5 is a diagram illustrating an example of a method of selecting a variable to be used for generating a new variable from candidate variables according to an embodiment of the present invention.

5, candidate variables 500 are X3, X4, X5, X1, and X2. The variable automatic generation device 100 randomly extracts a number of variables from the candidate variable 500 (530). The number of randomly extracted variables may be variously set according to embodiments, and this embodiment is defined as three.

When the variable automatic generation device 100 randomly extracts three variables from the candidate variable 500, the extraction probability of each variable may be different. To this end, first, the variable automatic generation device 100 sequentially arranges the candidate variables 500 in the order of high correlation, and sequentially measures the importance of 5,4,3,2,1 to each candidate variable 500 (510 ). Here, the importance 510 is a value representing the relative importance between each candidate variable 500 and may be expressed in various forms. For example, 10,8,6,4,2 is assigned to the 5 candidate variables 500 according to the size of the correlation, or 100, 50, 25, 12, 5 are assigned according to embodiments. The magnitude of the importance value can be variously modified.

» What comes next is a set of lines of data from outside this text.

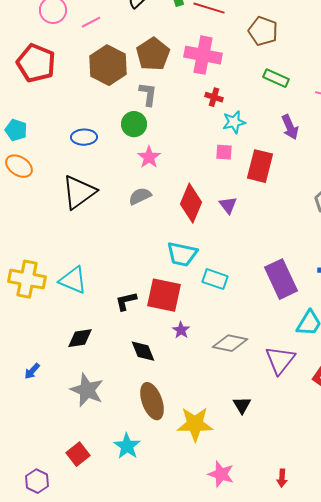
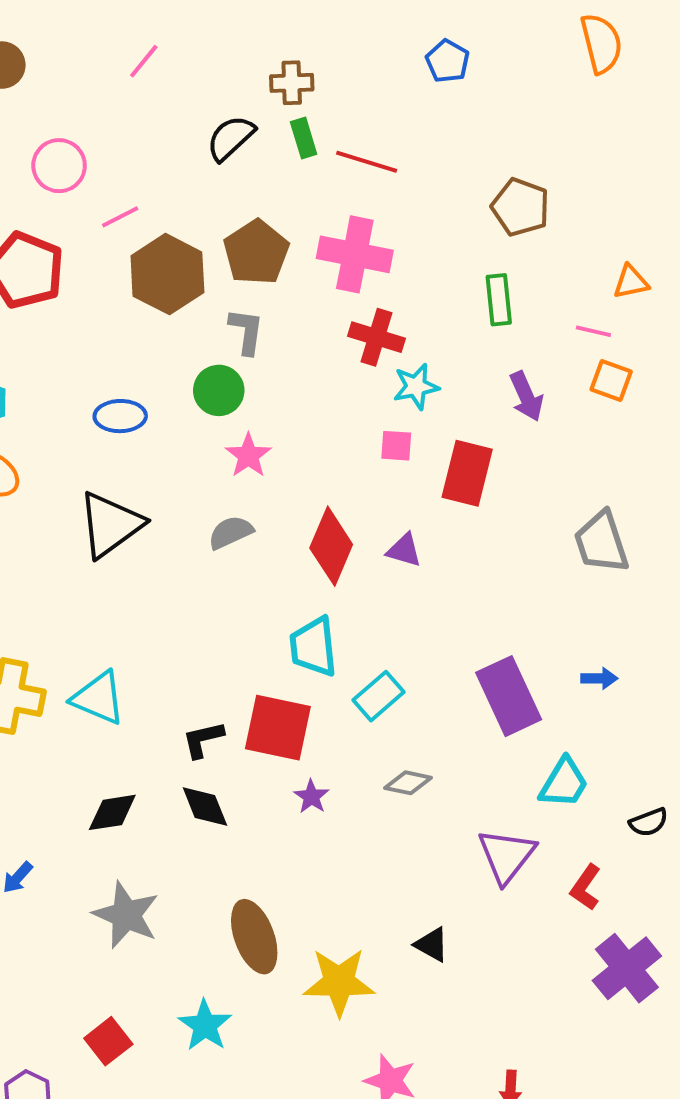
pink line: (91, 22) -> (120, 217), moved
brown pentagon: (263, 31) -> (520, 207), moved
green rectangle: (276, 78) -> (499, 300), turned 60
red cross: (214, 97) -> (376, 337), size x1.5
purple triangle: (228, 205) -> (404, 550), turned -36
cyan trapezoid: (182, 254) -> (313, 647), turned 72
cyan rectangle: (215, 279) -> (378, 696), turned -60
gray diamond: (230, 343) -> (408, 783), moved, size x0.7
black diamond: (143, 351) -> (205, 806), moved
black triangle: (242, 405) -> (432, 945), turned -30

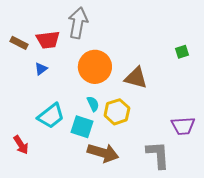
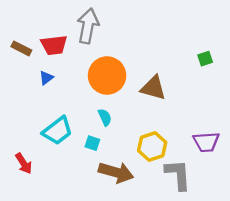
yellow hexagon: (117, 112) -> (152, 147), moved
cyan square: (82, 127) -> (92, 143), size x0.6

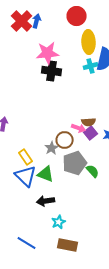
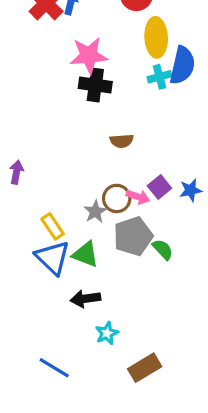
brown semicircle: (89, 122) -> (122, 141), moved
pink arrow: (79, 128) -> (138, 197), moved
brown rectangle: (68, 245) -> (145, 368), moved, turned -42

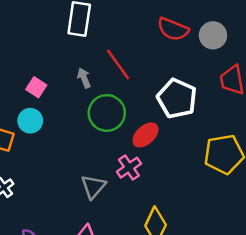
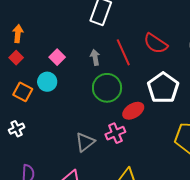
red semicircle: (173, 29) -> (156, 43), moved

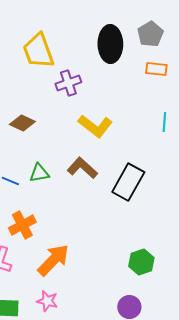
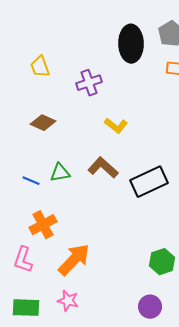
yellow trapezoid: (38, 51) -> (40, 67), moved, size x0.6
yellow L-shape: (95, 126) -> (116, 126), size x0.7
black rectangle: (128, 182) -> (149, 182), turned 36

The variable automatic generation device 100 may assign differently the extraction probability of each candidate variable 500 according to the importance (5100) assigned to each candidate variable 500. As in the present embodiment, 5,4,3, When the importance 510 of 2,1 is given, the importance 510 may be normalized 520 so that the total sum is 1 for probabilistic access, that is, the importance 510 of each candidate variable 500 It can be normalized 520 by dividing by the sum of importance (15=5+4+3+2=1) For example, the candidate variable X3 having the highest correlation is normalized 520 to 5/15.

The variable automatic generation device 100 randomly extracts 530 a predetermined number of variables (three in the embodiment) using the normalized value 520 as an extraction probability. In this embodiment, candidate variable X3 has an extraction probability of (5/15 * 100)%, and candidate variable X1 has an extraction probability of (2/15 * 100)%. The probability that each candidate variable will be selected depends on the extraction probability. For example, five beads representing candidate variable X3, four dicts representing candidate variable X4, three beads representing candidate variable X5, two beads representing candidate variable X1, and two representing candidate variable X2 This is the same as randomly pulling a marble from a pocket with 1 marble (15 marbles in total).

6 is a diagram illustrating an example of a method of generating a new variable through combining between variables extracted from candidate variables according to an embodiment of the present invention.

Referring to FIG. 6, the variable combining method is a linear method 600 for linearly combining all or a part of the extracted variables, and a method for combining various variables (multiplication, division, etc.) by applying various methods of computation (610,620), There exist a rule method 630 using a decision tree.

Hereinafter, three variables X3, X4, and X2 extracted from the candidate variable 500 in the example of FIG. 5 will be described.

The linear method 600 linearly combines at least two or more of the extracted variables X3, X4, and X2 to generate a new variable G1. This embodiment shows an example in which all three variables (X3, X4, X2) are linearly combined, but the variable automatic generation device 100 is a new variable consisting of a linear combination of X3 and X4, and linearity of X4 and X2. You can create a new variable consisting of a combination, a new variable consisting of a linear combination of X3 and X2, and so on. If the number of variables extracted from candidate variables is large, the method of combining these variables also increases. In this case, the variable automatic generation device 100 may generate only new variables having a predetermined number or less.

The division method 610 creates a new variable G2 through division between two or more variables. There are many ways to divide variables. This embodiment shows an example of generating a polynomial composed of three terms X3/X4, X3/X2, and X2/X4 as new variables (G2), but (X2*X3)/X4, X2/(X3* X4) There can be many ways to divide between variables, etc. Also, there can be many combinations of terms consisting of one division or a plurality of divisions. The variable automatic generation device 100 may generate all possible combination methods of division as new variables, but when a certain number of variables (for example, 10 or 100, etc.) are generated, new variables are generated. It can also be terminated.

The multiplication method 620 creates a new variable G3 through multiplication between two or more variables. As for the new variable generation method using the multiplication method, there are various combination methods like the salpin division method. The variable automatic generation device 9100 may generate all possible combinations of the multiplication method as new variables, but when a certain number of variables (for example, 10 or 100) are generated, creation of the new variable ends. You can do it.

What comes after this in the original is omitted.